Sometimes it feels like Filomarino wants to bring the race into history. But the villains’ intentions are not only mysterious, they are frustratingly opaque. The Greek dialogue is not translated in the subtitles. So when the villains are discussing Beckett, we don’t know how to describe him to one another. At various points, however, we hear his pursuers shouting into the crowd that they are looking for a black man. When Beckett arrives at the American embassy, he sees a picture of Obama. It’s as if Filomarino knows the subtext of an African American who is being followed by police in a foreign country, but doesn’t have the narrative or visual vocabulary to tease out his intentions.

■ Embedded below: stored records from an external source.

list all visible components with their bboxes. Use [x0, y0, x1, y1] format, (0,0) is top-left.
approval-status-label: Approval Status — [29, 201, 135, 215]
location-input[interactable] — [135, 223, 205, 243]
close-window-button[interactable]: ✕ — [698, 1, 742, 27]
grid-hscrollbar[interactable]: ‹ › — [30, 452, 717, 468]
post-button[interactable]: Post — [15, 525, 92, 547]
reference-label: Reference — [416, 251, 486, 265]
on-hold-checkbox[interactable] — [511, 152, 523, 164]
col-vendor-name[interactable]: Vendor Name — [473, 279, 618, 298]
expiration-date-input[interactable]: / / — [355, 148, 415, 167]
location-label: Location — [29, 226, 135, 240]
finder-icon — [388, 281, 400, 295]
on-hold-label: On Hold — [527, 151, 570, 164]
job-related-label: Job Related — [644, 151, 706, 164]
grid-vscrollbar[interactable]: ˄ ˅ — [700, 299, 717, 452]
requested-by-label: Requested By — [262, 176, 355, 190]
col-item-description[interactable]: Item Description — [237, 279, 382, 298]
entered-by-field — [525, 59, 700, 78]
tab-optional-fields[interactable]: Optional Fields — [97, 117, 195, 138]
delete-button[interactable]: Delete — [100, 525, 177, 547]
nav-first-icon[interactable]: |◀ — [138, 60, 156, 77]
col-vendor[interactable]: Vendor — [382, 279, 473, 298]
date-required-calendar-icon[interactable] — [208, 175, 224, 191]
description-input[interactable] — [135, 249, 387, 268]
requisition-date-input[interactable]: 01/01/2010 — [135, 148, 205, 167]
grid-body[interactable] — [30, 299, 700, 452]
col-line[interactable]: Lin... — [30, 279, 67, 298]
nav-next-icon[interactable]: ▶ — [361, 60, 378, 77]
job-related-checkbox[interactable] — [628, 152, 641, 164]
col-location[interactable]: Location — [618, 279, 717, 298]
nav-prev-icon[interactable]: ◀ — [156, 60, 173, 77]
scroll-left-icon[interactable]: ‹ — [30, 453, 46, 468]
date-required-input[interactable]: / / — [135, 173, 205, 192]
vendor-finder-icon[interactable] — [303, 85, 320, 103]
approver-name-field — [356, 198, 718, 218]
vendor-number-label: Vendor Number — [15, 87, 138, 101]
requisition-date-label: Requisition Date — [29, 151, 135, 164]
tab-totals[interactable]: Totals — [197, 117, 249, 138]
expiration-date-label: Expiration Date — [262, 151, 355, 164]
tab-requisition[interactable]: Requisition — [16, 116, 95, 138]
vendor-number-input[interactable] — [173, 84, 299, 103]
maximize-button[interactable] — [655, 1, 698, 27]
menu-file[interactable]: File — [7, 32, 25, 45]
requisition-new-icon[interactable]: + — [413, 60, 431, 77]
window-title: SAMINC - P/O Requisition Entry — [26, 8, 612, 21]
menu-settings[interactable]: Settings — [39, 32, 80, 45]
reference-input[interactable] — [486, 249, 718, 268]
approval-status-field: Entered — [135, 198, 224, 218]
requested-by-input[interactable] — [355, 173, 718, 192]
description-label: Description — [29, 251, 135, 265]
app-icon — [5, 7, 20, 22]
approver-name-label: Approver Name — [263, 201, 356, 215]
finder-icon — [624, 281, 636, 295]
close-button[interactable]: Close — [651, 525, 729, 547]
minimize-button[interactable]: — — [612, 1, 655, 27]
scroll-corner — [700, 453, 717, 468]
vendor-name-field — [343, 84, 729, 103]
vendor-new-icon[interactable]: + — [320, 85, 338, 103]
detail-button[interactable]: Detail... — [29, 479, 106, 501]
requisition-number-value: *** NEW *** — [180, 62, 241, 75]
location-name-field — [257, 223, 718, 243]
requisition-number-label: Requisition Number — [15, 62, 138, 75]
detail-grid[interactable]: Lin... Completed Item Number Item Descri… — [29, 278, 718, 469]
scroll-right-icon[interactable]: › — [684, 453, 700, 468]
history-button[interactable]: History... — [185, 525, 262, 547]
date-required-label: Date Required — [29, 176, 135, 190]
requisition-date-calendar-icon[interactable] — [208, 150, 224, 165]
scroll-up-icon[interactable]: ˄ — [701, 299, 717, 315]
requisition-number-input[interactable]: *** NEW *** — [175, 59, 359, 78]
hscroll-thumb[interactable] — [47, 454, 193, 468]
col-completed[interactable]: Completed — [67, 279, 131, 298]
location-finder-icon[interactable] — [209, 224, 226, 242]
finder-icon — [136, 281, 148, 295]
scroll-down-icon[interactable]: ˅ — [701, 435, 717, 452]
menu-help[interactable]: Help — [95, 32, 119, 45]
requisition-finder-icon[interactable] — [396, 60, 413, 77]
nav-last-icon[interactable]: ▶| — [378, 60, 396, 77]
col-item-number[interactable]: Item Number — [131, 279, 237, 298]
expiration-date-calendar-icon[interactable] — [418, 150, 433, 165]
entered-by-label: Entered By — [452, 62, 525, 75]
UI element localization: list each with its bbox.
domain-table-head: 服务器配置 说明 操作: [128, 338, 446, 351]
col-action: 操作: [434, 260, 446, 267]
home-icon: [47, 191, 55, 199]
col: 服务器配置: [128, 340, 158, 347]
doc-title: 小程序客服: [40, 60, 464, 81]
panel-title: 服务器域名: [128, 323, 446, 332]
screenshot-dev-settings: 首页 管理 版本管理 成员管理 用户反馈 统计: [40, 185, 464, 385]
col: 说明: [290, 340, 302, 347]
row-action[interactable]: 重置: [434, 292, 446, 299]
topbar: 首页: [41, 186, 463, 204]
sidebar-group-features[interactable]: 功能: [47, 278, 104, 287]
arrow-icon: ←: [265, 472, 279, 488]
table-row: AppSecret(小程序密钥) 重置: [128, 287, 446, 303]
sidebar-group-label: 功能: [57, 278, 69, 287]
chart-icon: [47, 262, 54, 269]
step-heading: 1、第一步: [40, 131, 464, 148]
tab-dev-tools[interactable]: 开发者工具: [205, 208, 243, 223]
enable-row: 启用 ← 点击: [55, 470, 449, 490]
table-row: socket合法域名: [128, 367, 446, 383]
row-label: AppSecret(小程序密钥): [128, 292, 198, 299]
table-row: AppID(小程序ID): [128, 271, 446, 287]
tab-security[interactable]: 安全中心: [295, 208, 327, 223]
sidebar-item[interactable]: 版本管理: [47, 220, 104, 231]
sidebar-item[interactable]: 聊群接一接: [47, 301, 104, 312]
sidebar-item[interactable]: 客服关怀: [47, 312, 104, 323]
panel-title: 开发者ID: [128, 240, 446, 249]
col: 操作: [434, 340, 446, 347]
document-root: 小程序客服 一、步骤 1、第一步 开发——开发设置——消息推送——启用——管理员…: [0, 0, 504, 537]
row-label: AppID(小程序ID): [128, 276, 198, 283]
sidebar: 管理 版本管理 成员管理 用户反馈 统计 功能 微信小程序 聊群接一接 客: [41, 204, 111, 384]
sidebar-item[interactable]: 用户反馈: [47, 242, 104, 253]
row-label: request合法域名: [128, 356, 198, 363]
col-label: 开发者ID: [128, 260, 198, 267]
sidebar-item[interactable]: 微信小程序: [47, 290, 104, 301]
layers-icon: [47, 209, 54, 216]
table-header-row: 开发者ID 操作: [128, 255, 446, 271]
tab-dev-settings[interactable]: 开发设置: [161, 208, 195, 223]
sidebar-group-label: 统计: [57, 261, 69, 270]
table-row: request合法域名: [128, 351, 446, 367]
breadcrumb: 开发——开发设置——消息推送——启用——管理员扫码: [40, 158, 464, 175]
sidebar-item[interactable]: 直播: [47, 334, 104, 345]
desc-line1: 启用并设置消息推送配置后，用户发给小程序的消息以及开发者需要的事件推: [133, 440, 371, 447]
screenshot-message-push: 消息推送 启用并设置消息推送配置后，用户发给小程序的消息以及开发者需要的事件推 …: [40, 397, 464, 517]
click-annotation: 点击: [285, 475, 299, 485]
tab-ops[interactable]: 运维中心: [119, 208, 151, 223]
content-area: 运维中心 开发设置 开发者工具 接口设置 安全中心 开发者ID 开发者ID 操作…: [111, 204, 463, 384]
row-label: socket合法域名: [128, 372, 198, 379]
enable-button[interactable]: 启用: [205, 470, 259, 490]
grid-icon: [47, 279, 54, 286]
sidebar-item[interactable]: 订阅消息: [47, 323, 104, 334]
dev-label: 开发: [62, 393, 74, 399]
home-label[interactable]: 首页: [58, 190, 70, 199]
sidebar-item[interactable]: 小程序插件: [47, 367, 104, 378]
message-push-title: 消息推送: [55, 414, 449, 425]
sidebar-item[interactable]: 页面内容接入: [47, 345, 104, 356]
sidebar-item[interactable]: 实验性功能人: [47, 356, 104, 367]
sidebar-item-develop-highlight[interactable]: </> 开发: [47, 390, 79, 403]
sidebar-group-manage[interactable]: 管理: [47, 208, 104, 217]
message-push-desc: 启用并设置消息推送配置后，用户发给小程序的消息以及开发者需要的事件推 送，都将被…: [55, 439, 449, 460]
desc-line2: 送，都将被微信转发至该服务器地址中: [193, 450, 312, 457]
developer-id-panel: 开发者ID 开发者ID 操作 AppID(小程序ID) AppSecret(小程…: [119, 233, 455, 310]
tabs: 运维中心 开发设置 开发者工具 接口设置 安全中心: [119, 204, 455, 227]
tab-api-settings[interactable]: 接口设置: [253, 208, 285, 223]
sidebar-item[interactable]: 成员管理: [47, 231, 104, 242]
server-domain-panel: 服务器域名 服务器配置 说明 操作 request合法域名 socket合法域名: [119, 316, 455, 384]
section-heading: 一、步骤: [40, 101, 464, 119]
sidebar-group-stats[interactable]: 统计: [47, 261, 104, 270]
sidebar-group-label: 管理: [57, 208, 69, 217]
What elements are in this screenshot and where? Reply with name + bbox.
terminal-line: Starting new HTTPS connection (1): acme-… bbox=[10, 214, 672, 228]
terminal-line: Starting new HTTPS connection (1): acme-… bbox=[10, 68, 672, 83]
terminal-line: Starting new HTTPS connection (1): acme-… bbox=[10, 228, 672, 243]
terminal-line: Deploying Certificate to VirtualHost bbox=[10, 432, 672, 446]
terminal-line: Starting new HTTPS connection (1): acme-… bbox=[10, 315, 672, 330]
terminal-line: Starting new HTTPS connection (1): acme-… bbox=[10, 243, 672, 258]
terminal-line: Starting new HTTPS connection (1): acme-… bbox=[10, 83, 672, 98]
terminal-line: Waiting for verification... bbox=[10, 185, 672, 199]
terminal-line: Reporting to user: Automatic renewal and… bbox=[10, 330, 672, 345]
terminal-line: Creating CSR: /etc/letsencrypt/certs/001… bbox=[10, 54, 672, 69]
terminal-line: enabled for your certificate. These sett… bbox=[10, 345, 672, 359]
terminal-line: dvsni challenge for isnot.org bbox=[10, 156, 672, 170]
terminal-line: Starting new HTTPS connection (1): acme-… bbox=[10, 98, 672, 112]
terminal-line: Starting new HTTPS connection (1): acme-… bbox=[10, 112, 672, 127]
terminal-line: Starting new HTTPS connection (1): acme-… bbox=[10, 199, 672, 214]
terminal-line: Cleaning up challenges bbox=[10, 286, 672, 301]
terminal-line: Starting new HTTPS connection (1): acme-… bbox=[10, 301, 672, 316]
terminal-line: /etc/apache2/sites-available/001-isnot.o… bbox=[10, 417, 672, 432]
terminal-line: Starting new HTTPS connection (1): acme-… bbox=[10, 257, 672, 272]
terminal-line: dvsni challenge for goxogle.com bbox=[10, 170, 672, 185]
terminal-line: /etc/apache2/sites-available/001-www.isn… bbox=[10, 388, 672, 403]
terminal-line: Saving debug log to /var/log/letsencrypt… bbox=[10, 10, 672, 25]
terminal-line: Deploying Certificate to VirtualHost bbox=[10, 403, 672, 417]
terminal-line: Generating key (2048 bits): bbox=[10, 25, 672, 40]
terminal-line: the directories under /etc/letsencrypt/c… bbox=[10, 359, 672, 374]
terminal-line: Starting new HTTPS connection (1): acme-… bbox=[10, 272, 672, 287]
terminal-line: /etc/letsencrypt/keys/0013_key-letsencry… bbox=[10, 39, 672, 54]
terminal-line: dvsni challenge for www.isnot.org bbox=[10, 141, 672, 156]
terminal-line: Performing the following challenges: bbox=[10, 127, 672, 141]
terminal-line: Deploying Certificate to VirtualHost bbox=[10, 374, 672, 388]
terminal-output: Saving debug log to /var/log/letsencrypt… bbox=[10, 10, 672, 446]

The only Beckett Crew member who seems to get the mood a fake man’s movie needs is composer Ryuichi Sakamoto (The last emperor and Merry Christmas Mr. Lawrence), whose screeching strings and the unusual combination of cymbals and toms are frightening. The other moving parts are too inferior to maintain the tension desired, to the point where even a protest becomes ugly and Beckett jumps off a building to stop a moving car is not enough to revive the film. BeckettThe lead actor is a boring actor who weaves a boring web, and he’s the wrong man to deliver this flawed, recalcitrant storyline.
Beckett Debut on Netflix August 13th.